- _Source data_:
++++++

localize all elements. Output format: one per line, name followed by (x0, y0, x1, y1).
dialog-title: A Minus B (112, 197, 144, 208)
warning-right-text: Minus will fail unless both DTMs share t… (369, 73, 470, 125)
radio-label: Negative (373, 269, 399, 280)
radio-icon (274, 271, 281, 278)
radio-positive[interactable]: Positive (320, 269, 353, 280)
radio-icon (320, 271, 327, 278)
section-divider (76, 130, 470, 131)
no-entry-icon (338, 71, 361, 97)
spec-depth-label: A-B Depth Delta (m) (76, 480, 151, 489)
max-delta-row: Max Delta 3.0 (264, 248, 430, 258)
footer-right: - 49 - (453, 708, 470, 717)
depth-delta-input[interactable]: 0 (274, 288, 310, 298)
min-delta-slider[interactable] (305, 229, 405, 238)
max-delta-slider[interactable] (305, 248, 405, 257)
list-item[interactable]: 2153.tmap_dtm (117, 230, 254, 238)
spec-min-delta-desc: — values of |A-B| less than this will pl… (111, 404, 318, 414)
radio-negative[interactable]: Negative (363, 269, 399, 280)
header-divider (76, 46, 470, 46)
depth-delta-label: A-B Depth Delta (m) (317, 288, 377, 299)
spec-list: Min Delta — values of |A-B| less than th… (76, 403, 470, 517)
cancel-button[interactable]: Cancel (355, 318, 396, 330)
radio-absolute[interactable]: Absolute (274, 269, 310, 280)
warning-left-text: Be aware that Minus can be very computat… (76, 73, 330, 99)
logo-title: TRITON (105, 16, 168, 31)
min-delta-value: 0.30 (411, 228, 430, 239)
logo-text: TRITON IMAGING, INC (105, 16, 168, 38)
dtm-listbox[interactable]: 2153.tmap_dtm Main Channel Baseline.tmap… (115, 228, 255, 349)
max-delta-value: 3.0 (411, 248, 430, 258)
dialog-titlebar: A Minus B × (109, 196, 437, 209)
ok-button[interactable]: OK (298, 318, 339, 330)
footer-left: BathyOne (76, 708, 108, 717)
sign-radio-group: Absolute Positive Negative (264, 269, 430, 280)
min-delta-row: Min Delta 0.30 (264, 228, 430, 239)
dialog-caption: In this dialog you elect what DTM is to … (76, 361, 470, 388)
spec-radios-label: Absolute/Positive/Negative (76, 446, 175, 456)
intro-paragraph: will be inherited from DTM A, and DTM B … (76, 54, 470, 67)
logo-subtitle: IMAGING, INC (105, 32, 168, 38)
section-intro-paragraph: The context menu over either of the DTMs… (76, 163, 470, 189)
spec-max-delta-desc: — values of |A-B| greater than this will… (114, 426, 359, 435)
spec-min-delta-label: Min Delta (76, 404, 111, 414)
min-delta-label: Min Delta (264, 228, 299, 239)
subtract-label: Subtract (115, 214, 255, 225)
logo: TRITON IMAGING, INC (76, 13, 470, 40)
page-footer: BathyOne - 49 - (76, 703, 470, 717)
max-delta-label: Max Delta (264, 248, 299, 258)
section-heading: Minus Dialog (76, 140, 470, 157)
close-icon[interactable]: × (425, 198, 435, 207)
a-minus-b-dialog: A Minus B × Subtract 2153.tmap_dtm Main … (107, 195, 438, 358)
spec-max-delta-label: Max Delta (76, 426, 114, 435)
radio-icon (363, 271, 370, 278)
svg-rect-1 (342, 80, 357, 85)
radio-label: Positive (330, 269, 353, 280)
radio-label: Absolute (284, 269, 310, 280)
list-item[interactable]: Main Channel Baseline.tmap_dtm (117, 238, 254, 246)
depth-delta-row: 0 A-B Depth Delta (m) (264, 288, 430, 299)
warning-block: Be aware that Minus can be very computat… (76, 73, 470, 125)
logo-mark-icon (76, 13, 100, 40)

++++++

The material above should be given again in full, exactly.

- _Result of the task_:
localize all elements. Output format: one per line, name followed by (x0, y0, x1, y1).
dialog-title: A Minus B (112, 197, 144, 208)
warning-right-text: Minus will fail unless both DTMs share t… (369, 73, 470, 125)
radio-label: Negative (373, 269, 399, 280)
radio-icon (274, 271, 281, 278)
radio-positive[interactable]: Positive (320, 269, 353, 280)
radio-icon (320, 271, 327, 278)
section-divider (76, 130, 470, 131)
no-entry-icon (338, 71, 361, 97)
spec-depth-label: A-B Depth Delta (m) (76, 480, 151, 489)
max-delta-row: Max Delta 3.0 (264, 248, 430, 258)
footer-right: - 49 - (453, 708, 470, 717)
depth-delta-input[interactable]: 0 (274, 288, 310, 298)
min-delta-slider[interactable] (305, 229, 405, 238)
max-delta-slider[interactable] (305, 248, 405, 257)
list-item[interactable]: 2153.tmap_dtm (117, 230, 254, 238)
spec-min-delta-desc: — values of |A-B| less than this will pl… (111, 404, 318, 414)
radio-negative[interactable]: Negative (363, 269, 399, 280)
header-divider (76, 46, 470, 46)
depth-delta-label: A-B Depth Delta (m) (317, 288, 377, 299)
spec-list: Min Delta — values of |A-B| less than th… (76, 403, 470, 517)
cancel-button[interactable]: Cancel (355, 318, 396, 330)
radio-absolute[interactable]: Absolute (274, 269, 310, 280)
warning-left-text: Be aware that Minus can be very computat… (76, 73, 330, 99)
logo-title: TRITON (105, 16, 168, 31)
min-delta-value: 0.30 (411, 228, 430, 239)
logo-text: TRITON IMAGING, INC (105, 16, 168, 38)
dtm-listbox[interactable]: 2153.tmap_dtm Main Channel Baseline.tmap… (115, 228, 255, 349)
max-delta-value: 3.0 (411, 248, 430, 258)
dialog-titlebar: A Minus B × (109, 196, 437, 209)
ok-button[interactable]: OK (298, 318, 339, 330)
footer-left: BathyOne (76, 708, 108, 717)
sign-radio-group: Absolute Positive Negative (264, 269, 430, 280)
min-delta-row: Min Delta 0.30 (264, 228, 430, 239)
dialog-caption: In this dialog you elect what DTM is to … (76, 361, 470, 388)
spec-radios-label: Absolute/Positive/Negative (76, 446, 175, 456)
intro-paragraph: will be inherited from DTM A, and DTM B … (76, 54, 470, 67)
logo-subtitle: IMAGING, INC (105, 32, 168, 38)
section-intro-paragraph: The context menu over either of the DTMs… (76, 163, 470, 189)
spec-max-delta-desc: — values of |A-B| greater than this will… (114, 426, 359, 435)
spec-min-delta-label: Min Delta (76, 404, 111, 414)
min-delta-label: Min Delta (264, 228, 299, 239)
subtract-label: Subtract (115, 214, 255, 225)
logo: TRITON IMAGING, INC (76, 13, 470, 40)
page-footer: BathyOne - 49 - (76, 703, 470, 717)
max-delta-label: Max Delta (264, 248, 299, 258)
section-heading: Minus Dialog (76, 140, 470, 157)
close-icon[interactable]: × (425, 198, 435, 207)
a-minus-b-dialog: A Minus B × Subtract 2153.tmap_dtm Main … (107, 195, 438, 358)
spec-max-delta-label: Max Delta (76, 426, 114, 435)
radio-icon (363, 271, 370, 278)
svg-rect-1 (342, 80, 357, 85)
radio-label: Positive (330, 269, 353, 280)
radio-label: Absolute (284, 269, 310, 280)
list-item[interactable]: Main Channel Baseline.tmap_dtm (117, 238, 254, 246)
depth-delta-row: 0 A-B Depth Delta (m) (264, 288, 430, 299)
warning-block: Be aware that Minus can be very computat… (76, 73, 470, 125)
logo-mark-icon (76, 13, 100, 40)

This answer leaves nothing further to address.